BEGIN

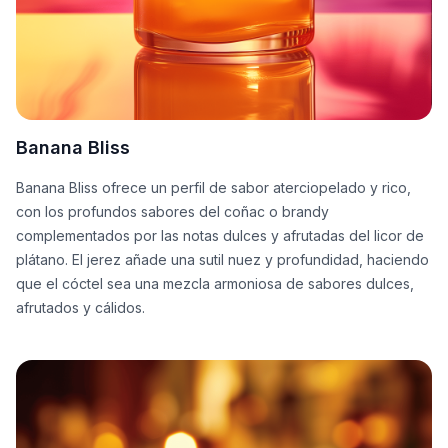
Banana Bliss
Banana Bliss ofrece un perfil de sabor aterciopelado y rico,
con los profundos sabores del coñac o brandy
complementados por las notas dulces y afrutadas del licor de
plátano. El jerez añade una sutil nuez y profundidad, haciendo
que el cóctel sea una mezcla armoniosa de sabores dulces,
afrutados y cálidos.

END

### REQUIREMENT:
Search the entries for the line holding "plátano. El jerez". Return that line and the ones after it through the last, exactly.

### RESPONSE TO THE TASK:
plátano. El jerez añade una sutil nuez y profundidad, haciendo
que el cóctel sea una mezcla armoniosa de sabores dulces,
afrutados y cálidos.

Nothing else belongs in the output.